Bush accused of twisting Asia history to defend terror war - INQUIRER.net, Philippine News for Filipinos

I tried to shrink this article and just quote a little bit from it ... but it's a great article! I love how Bush just makes shit up. Karl Rove taught him to do that.

Bush accused of twisting Asia history to defend terror war - INQUIRER.net, Philippine News for Filipinos

WASHINGTON -- Experts say that US President George W. Bush may be misrepresenting history when he drew a parallel between the bloody wars Americans fought in East Asia to the current US "war on terror" to back his case for maintaining US troops in Iraq.

The US leader on Wednesday likened the "terrorists" who wage war in Iraq to the communist forces in Korea and Vietnam and imperial Japanese army, and warned that a hasty Iraq withdrawal would trigger a bloodbath like the one in Southeast Asia after the US defeat and retreat from Vietnam.


"Whatever your position in that debate, one unmistakable legacy of Vietnam is that the price of America's withdrawal was paid by millions of innocent citizens whose agonies would add to our vocabulary new terms like 'boat people,' 're-education camps' and 'killing fields,'" said Bush.

More than half a million US troops fought for South Vietnam against the communist North during the peak of the war, which left more than 58,000 of them dead before Washington's humiliating pullout.

"My understanding of the history of the Vietnam war and the lessons of that differs rather dramatically from Mr. Bush's," Robert Hathaway, an Asian expert at the Washington-based Woodrow Wilson Center for Scholars, told Agence France-Presse.

Hathaway said that despite the eight-year US military involvement and its heavy casualties in Vietnam, Washington was still unable to create popular support in the south for a government that was widely considered to be corrupt and unpopular.

South Vietnam collapsed in 1975 not because American forces had withdrawn, but because the South Vietnamese and their army simply did not care enough about their government to fight in its defense, he said. The North Vietnamese simply walked almost unopposed into Saigon.

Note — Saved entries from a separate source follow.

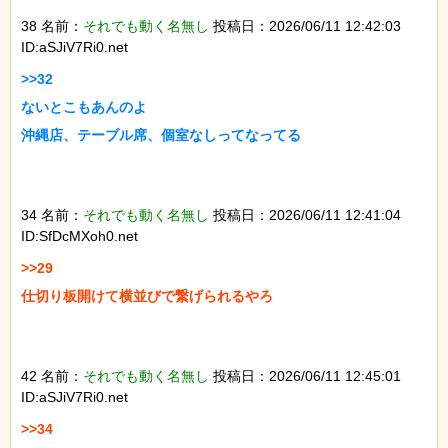
38 名前：
それでも動く名無し
投稿日：2026/06/11 12:42:03
ID:aSJiV7Ri0.net
>>32

ないとこもあんのよ

沖縄店、テーブル席、個室なしってなってる

34 名前：
それでも動く名無し
投稿日：2026/06/11 12:41:04
ID:SfDcMXoh0.net
>>29

仕切り板開けて横並びで繋げられるやろ

42 名前：
それでも動く名無し
投稿日：2026/06/11 12:45:01
ID:aSJiV7Ri0.net
>>34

"So one of the lessons, at least for me, is the American tragedy in Vietnam is that military force by an outside power -- a power that many people in Vietnam viewed as an occupying force -- was not sufficient to create the political conditions for genuinely popular government in South Vietnam nor the political will to fight for that government," Hathaway said.

"Another lesson of Vietnam is that combination of great power and good intentions is not necessarily sufficient for America to impose its will on others," he added.

Retired US Brigadier General John Johns, an expert on counter-insurgency who served in Vietnam, said Bush was "cherry-picking" history to support his case for staying the course in Iraq.

"What I learned in Vietnam is that US forces could not conduct a counterinsurgency operation. The longer we stay there, the worse it's going to get," he said.

Steven Simon of the Washington-based Council on Foreign Relations, echoed the comments.

Bush "emphasized the violence in the wake of American withdrawal from Vietnam. But this happened because the United States left too late, not too early," he said.

"It was the expansion of the war that opened the door to Pol Pot and the genocide of the Khmer Rouge. The longer you stay the worse it gets," he said.

About 1.7 million Cambodians died during the Pol Pot-led Khmer Rouge's reign of terror from 1975 to 1979.

Historian Robert Dallek, who had compared the wars in Iraq and Vietnam, accused Bush of twisting history.

"We were in Vietnam for 10 years. We dropped more bombs on Vietnam than we did in all of World War II in every theater. We lost 58,700 American lives, the second-greatest loss of lives in a foreign conflict. And we couldn't work our will," he told the Los Angeles Times.

"What is Bush suggesting? That we didn't fight hard enough, stay long enough? That's nonsense. It's a distortion," he continued.

"We've been in Iraq longer than we fought in World War II," he said. The disaster in Iraq "is the consequence of going in, not getting out," he added.